• _Exercise_
Make an exact copy of the entries below, with all images left out.

• _Extracted data_

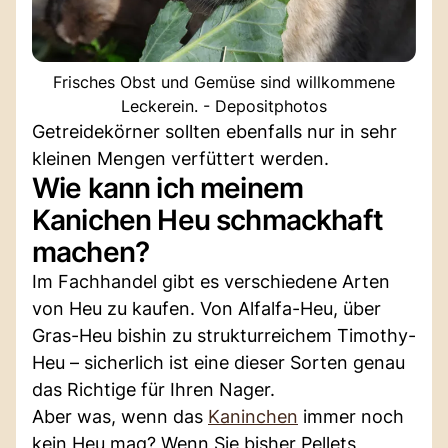
Frisches Obst und Gemüse sind willkommene
Leckerein. - Depositphotos
Getreidekörner sollten ebenfalls nur in sehr
kleinen Mengen verfüttert werden.
Wie kann ich meinem
Kanichen Heu schmackhaft
machen?
Im Fachhandel gibt es verschiedene Arten
von Heu zu kaufen. Von Alfalfa-Heu, über
Gras-Heu bishin zu strukturreichem Timothy-
Heu – sicherlich ist eine dieser Sorten genau
das Richtige für Ihren Nager.
Aber was, wenn das
Kaninchen
immer noch
kein Heu mag? Wenn Sie bisher Pellets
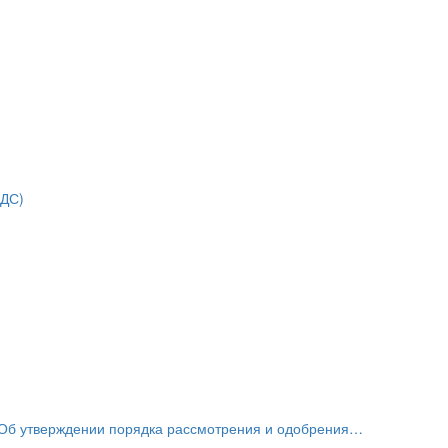
НДС)
«Об утверждении порядка рассмотрения и одобрения…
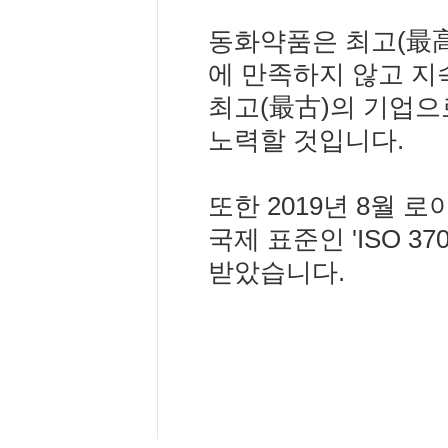
동화약품은 최고(最高
에 만족하지 않고 지
최고(最古)의 기업으
노력할 것입니다.
또한 2019년 8월
국제 표준인 'ISO 3
받았습니다.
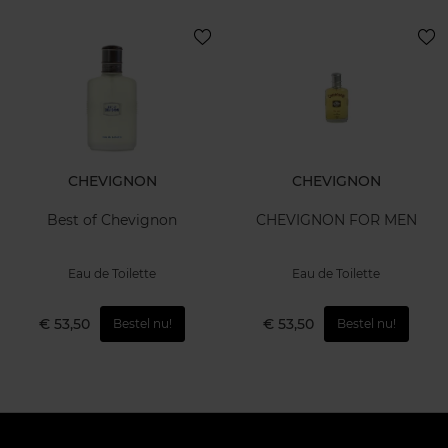
CHEVIGNON
CHEVIGNON
Best of Chevignon
CHEVIGNON FOR MEN
Eau de Toilette
Eau de Toilette
€ 53,50
€ 53,50
Bestel nu!
Bestel nu!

• _Result for this exercise_
Frisches Obst und Gemüse sind willkommene
Leckerein. - Depositphotos
Getreidekörner sollten ebenfalls nur in sehr
kleinen Mengen verfüttert werden.
Wie kann ich meinem
Kanichen Heu schmackhaft
machen?
Im Fachhandel gibt es verschiedene Arten
von Heu zu kaufen. Von Alfalfa-Heu, über
Gras-Heu bishin zu strukturreichem Timothy-
Heu – sicherlich ist eine dieser Sorten genau
das Richtige für Ihren Nager.
Aber was, wenn das
Kaninchen
immer noch
kein Heu mag? Wenn Sie bisher Pellets
НДС)
«Об утверждении порядка рассмотрения и одобрения…
동화약품은 최고(最高
에 만족하지 않고 지
최고(最古)의 기업으
노력할 것입니다.
또한 2019년 8월
국제 표준인 'ISO 3
받았습니다.
CHEVIGNON
CHEVIGNON
Best of Chevignon
CHEVIGNON FOR MEN
Eau de Toilette
Eau de Toilette
€ 53,50
€ 53,50
Bestel nu!
Bestel nu!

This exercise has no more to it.